In the records that follow, the lines from the one containing "Inwestorzy (222, 110)" to the one containing "Dobry sąsiad (757, 110)", inclusive, are to be given again exactly.

--

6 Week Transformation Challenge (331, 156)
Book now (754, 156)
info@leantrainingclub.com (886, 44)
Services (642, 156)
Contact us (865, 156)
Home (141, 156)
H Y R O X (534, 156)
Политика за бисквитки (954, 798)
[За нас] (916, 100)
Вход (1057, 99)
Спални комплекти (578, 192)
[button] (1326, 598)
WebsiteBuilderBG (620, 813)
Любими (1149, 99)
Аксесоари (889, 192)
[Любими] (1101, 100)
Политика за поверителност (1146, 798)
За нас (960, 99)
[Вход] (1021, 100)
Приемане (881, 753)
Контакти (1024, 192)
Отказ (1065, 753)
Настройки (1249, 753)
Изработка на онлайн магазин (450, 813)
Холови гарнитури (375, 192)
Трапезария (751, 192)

--

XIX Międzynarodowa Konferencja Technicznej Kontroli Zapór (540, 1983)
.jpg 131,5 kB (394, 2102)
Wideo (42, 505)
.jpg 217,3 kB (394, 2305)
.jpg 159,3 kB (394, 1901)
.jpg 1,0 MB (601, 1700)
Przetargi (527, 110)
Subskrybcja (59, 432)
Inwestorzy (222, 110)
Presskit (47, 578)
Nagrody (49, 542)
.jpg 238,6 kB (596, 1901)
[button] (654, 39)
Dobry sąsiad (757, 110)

--

## Your response
Inwestorzy (222, 110)
Presskit (47, 578)
Nagrody (49, 542)
.jpg 238,6 kB (596, 1901)
[button] (654, 39)
Dobry sąsiad (757, 110)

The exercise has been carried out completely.